╭──

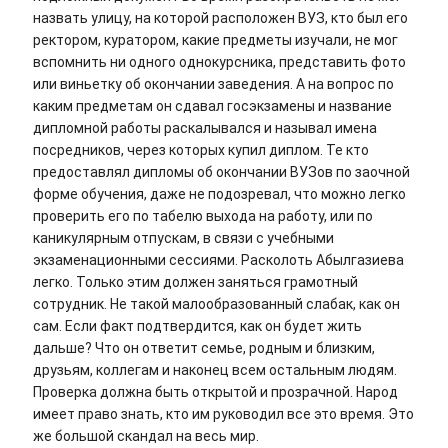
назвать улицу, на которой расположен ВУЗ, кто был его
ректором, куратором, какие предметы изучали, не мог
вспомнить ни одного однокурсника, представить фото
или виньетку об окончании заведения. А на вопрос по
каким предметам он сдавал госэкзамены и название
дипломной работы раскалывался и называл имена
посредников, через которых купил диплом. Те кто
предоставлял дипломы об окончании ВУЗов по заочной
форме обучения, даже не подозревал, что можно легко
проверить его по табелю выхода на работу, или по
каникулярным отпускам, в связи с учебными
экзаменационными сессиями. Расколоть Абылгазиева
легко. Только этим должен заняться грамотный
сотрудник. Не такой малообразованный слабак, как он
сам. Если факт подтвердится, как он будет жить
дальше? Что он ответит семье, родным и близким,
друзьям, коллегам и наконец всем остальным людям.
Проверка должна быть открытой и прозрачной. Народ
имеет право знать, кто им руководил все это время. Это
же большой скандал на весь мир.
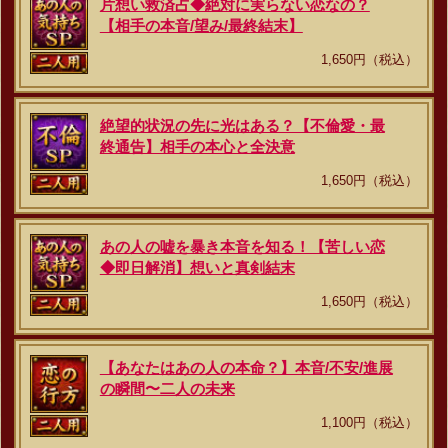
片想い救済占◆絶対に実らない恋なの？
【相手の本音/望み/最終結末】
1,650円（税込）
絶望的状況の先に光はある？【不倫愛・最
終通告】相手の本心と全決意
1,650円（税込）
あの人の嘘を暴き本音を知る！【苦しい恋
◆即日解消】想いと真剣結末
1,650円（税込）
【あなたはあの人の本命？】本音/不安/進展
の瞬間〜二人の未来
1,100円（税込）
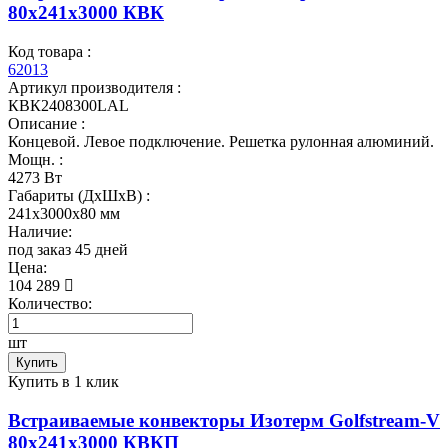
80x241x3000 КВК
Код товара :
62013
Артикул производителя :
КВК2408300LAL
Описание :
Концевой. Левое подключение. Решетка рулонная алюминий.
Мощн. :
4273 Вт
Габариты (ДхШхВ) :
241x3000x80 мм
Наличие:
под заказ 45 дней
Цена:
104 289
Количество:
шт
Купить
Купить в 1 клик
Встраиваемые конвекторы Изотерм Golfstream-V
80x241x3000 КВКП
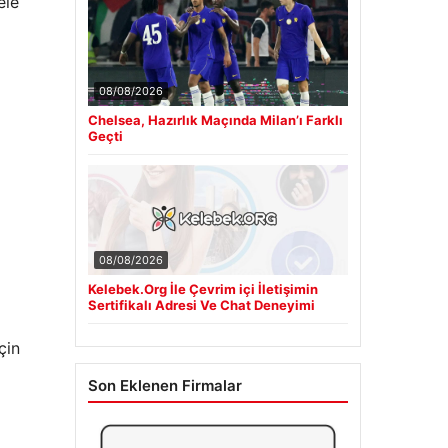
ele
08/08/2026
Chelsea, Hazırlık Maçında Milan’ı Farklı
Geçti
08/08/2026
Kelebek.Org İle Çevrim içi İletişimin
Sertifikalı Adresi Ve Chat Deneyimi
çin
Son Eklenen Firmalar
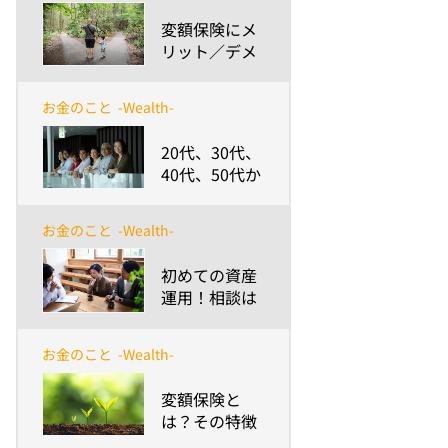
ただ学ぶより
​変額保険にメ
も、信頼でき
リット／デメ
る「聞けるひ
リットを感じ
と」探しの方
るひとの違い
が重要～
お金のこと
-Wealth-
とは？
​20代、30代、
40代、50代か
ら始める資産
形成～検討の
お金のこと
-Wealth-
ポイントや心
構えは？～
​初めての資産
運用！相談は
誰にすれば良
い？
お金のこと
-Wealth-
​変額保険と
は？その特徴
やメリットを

╰──
╭──

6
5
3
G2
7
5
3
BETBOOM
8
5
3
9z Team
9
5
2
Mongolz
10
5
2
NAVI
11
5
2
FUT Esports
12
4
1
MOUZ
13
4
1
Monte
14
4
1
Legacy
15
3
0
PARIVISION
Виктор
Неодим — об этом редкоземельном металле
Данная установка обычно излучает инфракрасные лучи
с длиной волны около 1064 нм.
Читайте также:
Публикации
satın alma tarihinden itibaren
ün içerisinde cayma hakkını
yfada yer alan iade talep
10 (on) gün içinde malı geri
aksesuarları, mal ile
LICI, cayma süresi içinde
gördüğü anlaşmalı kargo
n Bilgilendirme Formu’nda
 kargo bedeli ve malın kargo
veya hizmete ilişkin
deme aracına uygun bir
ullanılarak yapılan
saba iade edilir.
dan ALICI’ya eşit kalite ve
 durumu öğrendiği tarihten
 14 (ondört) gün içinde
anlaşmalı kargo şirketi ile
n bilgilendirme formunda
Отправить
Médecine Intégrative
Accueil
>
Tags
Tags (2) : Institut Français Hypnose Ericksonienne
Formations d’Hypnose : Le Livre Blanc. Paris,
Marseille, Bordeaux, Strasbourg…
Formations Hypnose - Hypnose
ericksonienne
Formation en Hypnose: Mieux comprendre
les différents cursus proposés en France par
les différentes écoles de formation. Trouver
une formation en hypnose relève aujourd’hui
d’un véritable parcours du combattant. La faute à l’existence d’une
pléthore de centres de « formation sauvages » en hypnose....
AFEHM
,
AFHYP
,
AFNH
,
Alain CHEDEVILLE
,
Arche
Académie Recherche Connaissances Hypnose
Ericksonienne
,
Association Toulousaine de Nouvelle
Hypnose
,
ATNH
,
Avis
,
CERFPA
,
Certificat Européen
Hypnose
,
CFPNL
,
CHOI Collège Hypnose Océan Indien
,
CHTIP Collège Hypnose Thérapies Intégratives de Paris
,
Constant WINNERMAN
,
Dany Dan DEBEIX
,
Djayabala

╰──

How many of the lines in the material hold the word "kargo"? Give that number alone.

### [Reply to the task]
3